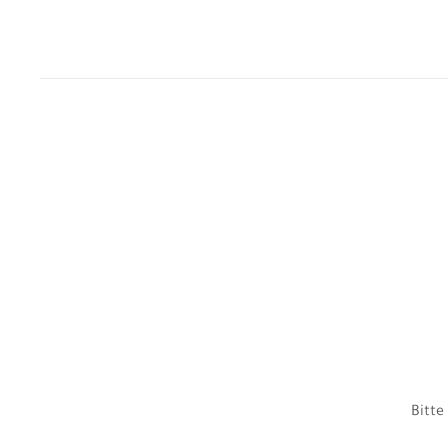
Bitte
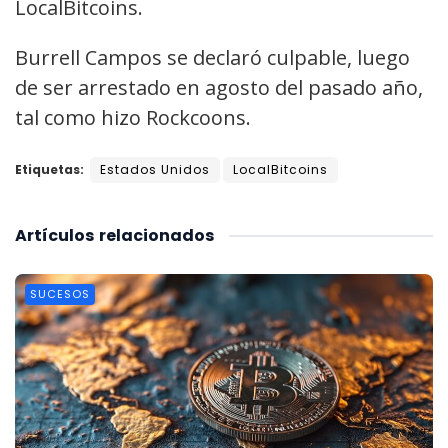
LocalBitcoins.
Burrell Campos se declaró culpable, luego
de ser arrestado en agosto del pasado año,
tal como hizo Rockcoons.
Etiquetas:
Estados Unidos
LocalBitcoins
Artículos
relacionados
SUCESOS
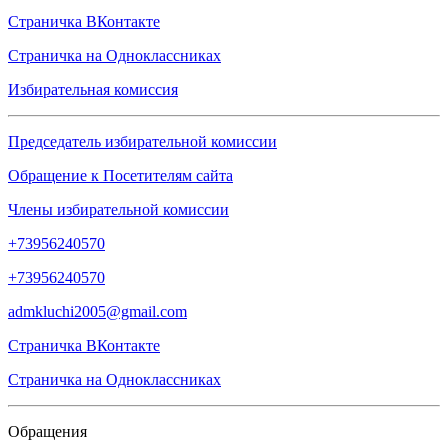
Страничка
ВКонтакте
Страничка на
Одноклассниках
Избирательная комиссия
Председатель избирательной комиссии
Обращение к Посетителям сайта
Члены избирательной комиссии
+73956240570
+73956240570
admkluchi2005@gmail.com
Страничка
ВКонтакте
Страничка на
Одноклассниках
Обращения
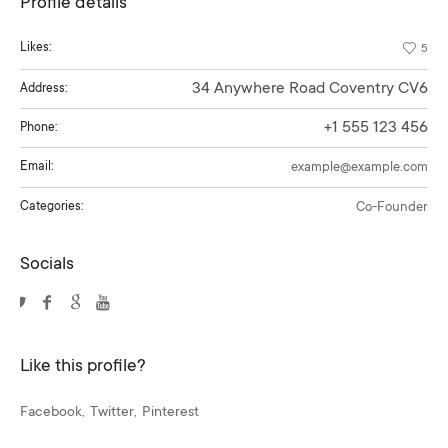
Profile details
Likes:
5
34 Anywhere Road Coventry CV6
Address:
+1 555 123 456
Phone:
Email:
example@example.com
Categories:
Co-Founder
Socials
Like this profile?
Facebook
Twitter
Pinterest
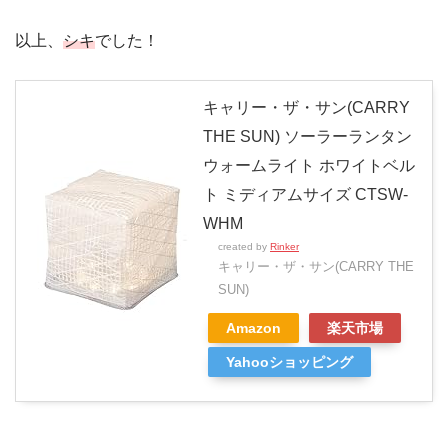
以上、
シキ
でした！
キャリー・ザ・サン(CARRY
THE SUN) ソーラーランタン
ウォームライト ホワイトベル
ト ミディアムサイズ CTSW-
WHM
created by
Rinker
キャリー・ザ・サン(CARRY THE
SUN)
Amazon
楽天市場
Yahooショッピング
....
→ **HOW TO COMPLETE THIS TASK**: Omit all pictures, and repeat exactly the lines from the line containing "Председатель избирательной комиссии" through the end of the data.

→ **TASK ANSWER**:
Председатель избирательной комиссии
Обращение к Посетителям сайта
Члены избирательной комиссии
+73956240570
+73956240570
admkluchi2005@gmail.com
Страничка
ВКонтакте
Страничка на
Одноклассниках
Обращения
Profile details
Likes:
5
34 Anywhere Road Coventry CV6
Address:
+1 555 123 456
Phone:
Email:
example@example.com
Categories:
Co-Founder
Socials
Like this profile?
Facebook
Twitter
Pinterest
以上、
シキ
でした！
キャリー・ザ・サン(CARRY
THE SUN) ソーラーランタン
ウォームライト ホワイトベル
ト ミディアムサイズ CTSW-
WHM
created by
Rinker
キャリー・ザ・サン(CARRY THE
SUN)
Amazon
楽天市場
Yahooショッピング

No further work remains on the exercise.